Last week, Dunkin’ Donuts cut the ribbon on its “next-generation concept store” in Quincy, MA. The site will act as a pilot store of sorts, where Dunkin’ can test out new store concepts and branding efforts before deciding to roll the changes out to more locations. The Quincy store opened about a mile away from the original 1948 Dunkin’ Donuts location.
Besides dropping the “donuts” from the name out front, the biggest addition to the store is the dedicated drive-thru lane for mobile customers—that is, those who order ahead and pay through the Dunkin’ app.
It’s a potentially huge perk. Theoretically, at least, you could save a lot of time on the way to work by paying with your phone, bypassing half the other customers, and getting to stay in the car the whole time.
It’s also, as some have already suggested, part of a bigger strategy to become a true Starbucks competitor.
The strategy is not entirely new. In 2016, the company began featuring drinks like lattes and macchiatos in order to make espresso a bigger part of the business, attract younger customers, and compete with Starbucks. But Dunkin’ isn’t the only chain to have that idea: coffee beverage sales at McDonald’s and Burger King are reportedly taking a toll on afternoon sales at Dunkin’.
Meanwhile, the chain’s mobile program has lagged since its launch in 2016, making up only around 4 percent of the company’s total transactions. As a point of comparison, mobile now accounts for around 30 percent of Starbucks’ overall transactions.

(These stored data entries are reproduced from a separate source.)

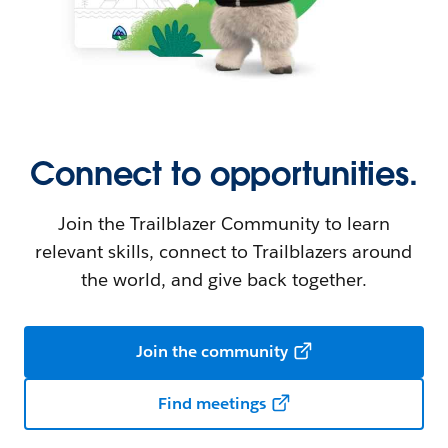
Connect to opportunities.
Join the Trailblazer Community to learn
relevant skills, connect to Trailblazers around
the world, and give back together.
Join the community
Find meetings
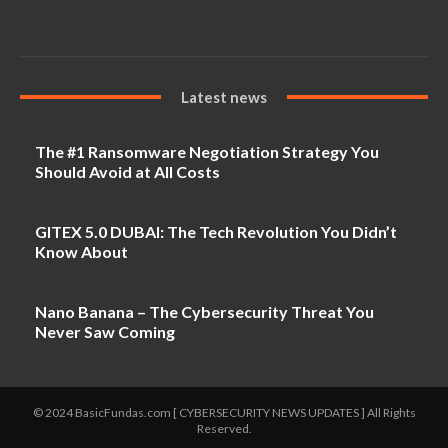
Latest news
The #1 Ransomware Negotiation Strategy You
Should Avoid at All Costs
GITEX 5.0 DUBAI: The Tech Revolution You Didn’t
Know About
Nano Banana – The Cybersecurity Threat You
Never Saw Coming
© 2024 BasicFundas.com [ CYBERSECURITY NEWS UPDATES ] All Rights
Reserved.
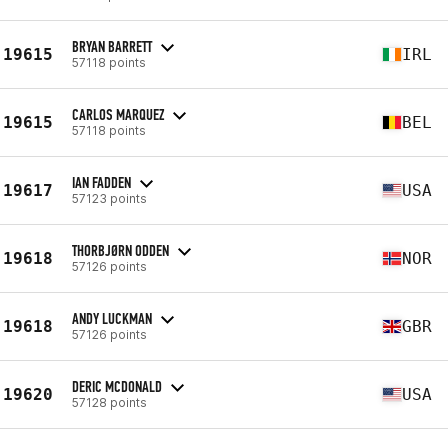
BRYAN BARRETT
19615
IRL
57118 points
CARLOS MARQUEZ
19615
BEL
57118 points
IAN FADDEN
19617
USA
57123 points
THORBJØRN ODDEN
19618
NOR
57126 points
ANDY LUCKMAN
19618
GBR
57126 points
DERIC MCDONALD
19620
USA
57128 points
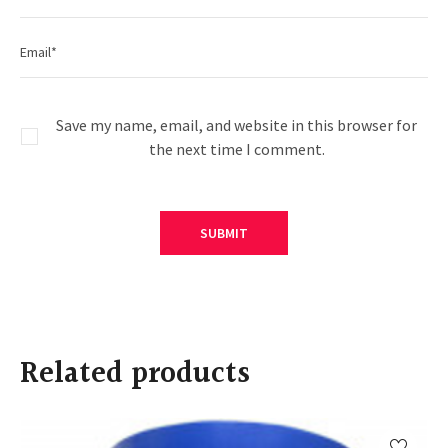
Save my name, email, and website in this browser for
the next time I comment.
Related products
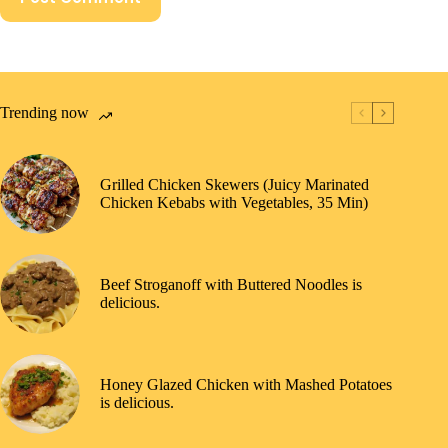
Trending now
Grilled Chicken Skewers (Juicy Marinated
Chicken Kebabs with Vegetables, 35 Min)
Beef Stroganoff with Buttered Noodles is
delicious.
Honey Glazed Chicken with Mashed Potatoes
is delicious.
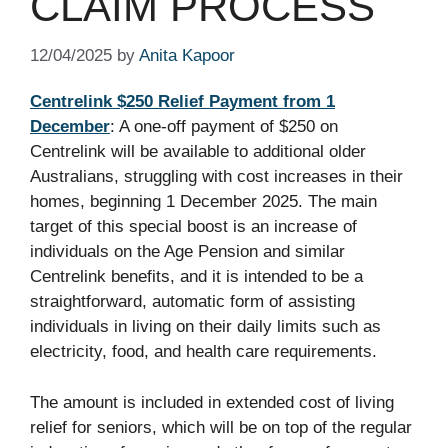
CLAIM PROCESS
12/04/2025
by
Anita Kapoor
Centrelink $250 Relief Payment from 1
December
: A one-off payment of $250 on
Centrelink will be available to additional older
Australians, struggling with cost increases in their
homes, beginning 1 December 2025. The main
target of this special boost is an increase of
individuals on the Age Pension and similar
Centrelink benefits, and it is intended to be a
straightforward, automatic form of assisting
individuals in living on their daily limits such as
electricity, food, and health care requirements.
The amount is included in extended cost of living
relief for seniors, which will be on top of the regular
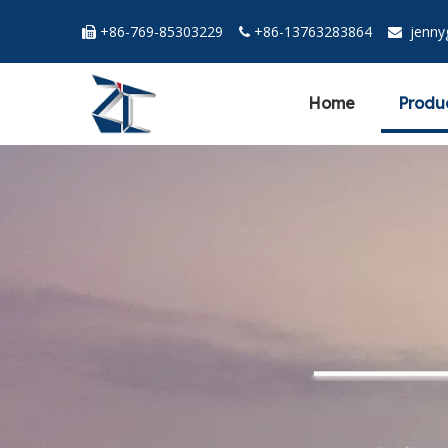
+86-769-85303229
+86-13763283864
jenn



Home
Produ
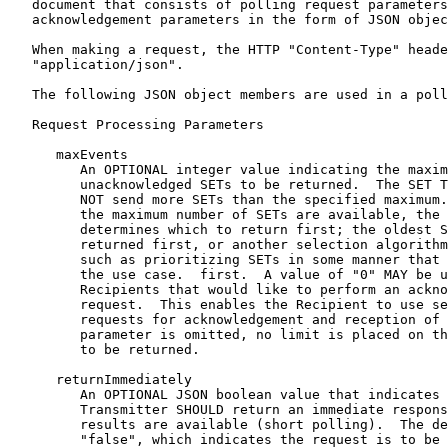
   document that consists of polling request parameters
   acknowledgement parameters in the form of JSON objec
   When making a request, the HTTP "Content-Type" heade
   "application/json".

   The following JSON object members are used in a poll
   Request Processing Parameters

      maxEvents

         An OPTIONAL integer value indicating the maxim
         unacknowledged SETs to be returned.  The SET T
         NOT send more SETs than the specified maximum.
         the maximum number of SETs are available, the 
         determines which to return first; the oldest S
         returned first, or another selection algorithm
         such as prioritizing SETs in some manner that 
         the use case.  first.  A value of "0" MAY be u
         Recipients that would like to perform an ackno
         request.  This enables the Recipient to use se
         requests for acknowledgement and reception of 
         parameter is omitted, no limit is placed on th
         to be returned.

      returnImmediately

         An OPTIONAL JSON boolean value that indicates 
         Transmitter SHOULD return an immediate respons
         results are available (short polling).  The de
         "false", which indicates the request is to be 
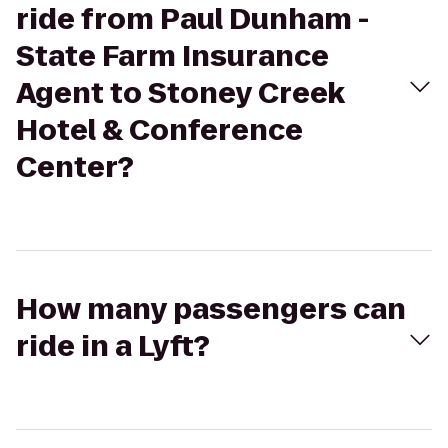
ride from Paul Dunham -
State Farm Insurance
Agent to Stoney Creek
Hotel & Conference
Center?
How many passengers can
ride in a Lyft?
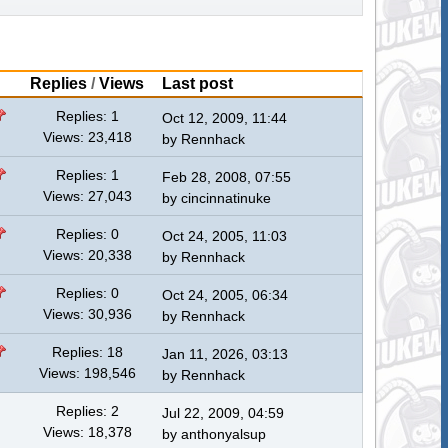
Replies
/
Views
Last post
Replies: 1
Oct 12, 2009, 11:44
Views: 23,418
by
Rennhack
Replies: 1
Feb 28, 2008, 07:55
Views: 27,043
by
cincinnatinuke
Replies: 0
Oct 24, 2005, 11:03
Views: 20,338
by
Rennhack
Replies: 0
Oct 24, 2005, 06:34
Views: 30,936
by
Rennhack
Replies: 18
Jan 11, 2026, 03:13
Views: 198,546
by
Rennhack
Replies: 2
Jul 22, 2009, 04:59
Views: 18,378
by
anthonyalsup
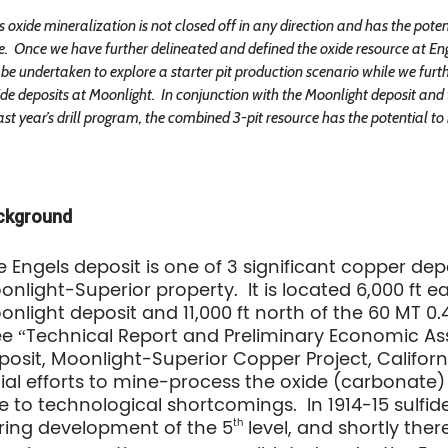
s oxide mineralization is not closed off in any direction and has the pote
e.
Once we have further delineated and defined the oxide resource at En
be undertaken to explore a starter pit production scenario while we furth
ide deposits at Moonlight. In conjunction with the Moonlight deposit an
ast year’s drill program, the combined 3-pit resource has the potential to
ckground
e Engels deposit is one of 3 significant copper de
onlight-Superior property. It is located 6,000 ft 
onlight deposit and 11,000 ft north of the 60 MT 0
ee “Technical Report and Preliminary Economic As
posit, Moonlight-Superior Copper Project, California
tial efforts to mine-process the oxide (carbonate) 
e to technological shortcomings. In 1914-15 sulfid
ring development of the 5
th
level, and shortly the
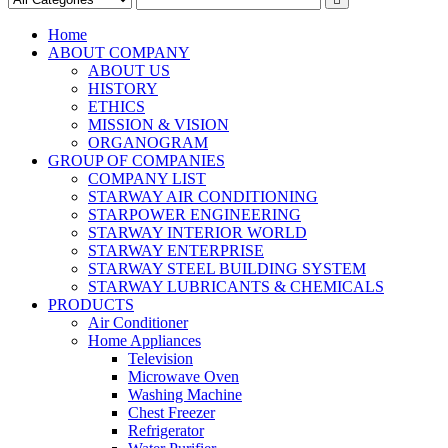
Home
ABOUT COMPANY
ABOUT US
HISTORY
ETHICS
MISSION & VISION
ORGANOGRAM
GROUP OF COMPANIES
COMPANY LIST
STARWAY AIR CONDITIONING
STARPOWER ENGINEERING
STARWAY INTERIOR WORLD
STARWAY ENTERPRISE
STARWAY STEEL BUILDING SYSTEM
STARWAY LUBRICANTS & CHEMICALS
PRODUCTS
Air Conditioner
Home Appliances
Television
Microwave Oven
Washing Machine
Chest Freezer
Refrigerator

If this increased investment in mobile is any indication, Dunkin’ is serious about catching up to Starbucks and, in the process, beating back competition from McDonald’s and Burger King.
In addition to its increased focus on mobile, the chain’s next-gen store also features a revamped design, bar-like taps pouring nitro- and cold-brew coffee, and several “healthier” snack options (i.e., bananas). The donuts, thankfully, aren’t going anywhere, even if they no longer get billing on the sign outside.
In-store, Dunkin’ on Demand will feature self-ordering kiosks, digital boards that track orders, and a dedicated mobile pickup area.The kiosks are slated for release in 2018. While the company hasn’t explicitly said so, the very idea of a store-as-concept-lab could possibly be another way to emulate Starbucks, who’s been using concept stores to test out new ideas in its home market of Seattle for some time.
Will all this be enough to put Dunkin’ in true competition with Starbucks, or will it continue to straddle that weird line between coffeeshop and fast-food chain? There will be a lot of logistical pieces to manage, and the chain can’t afford any technological glitches or shortcomings with these changes. But if Dunkin’ can get those two pieces right, continue pouring quality brews, and maybe get a robot or two, it certainly stands a fighting chance.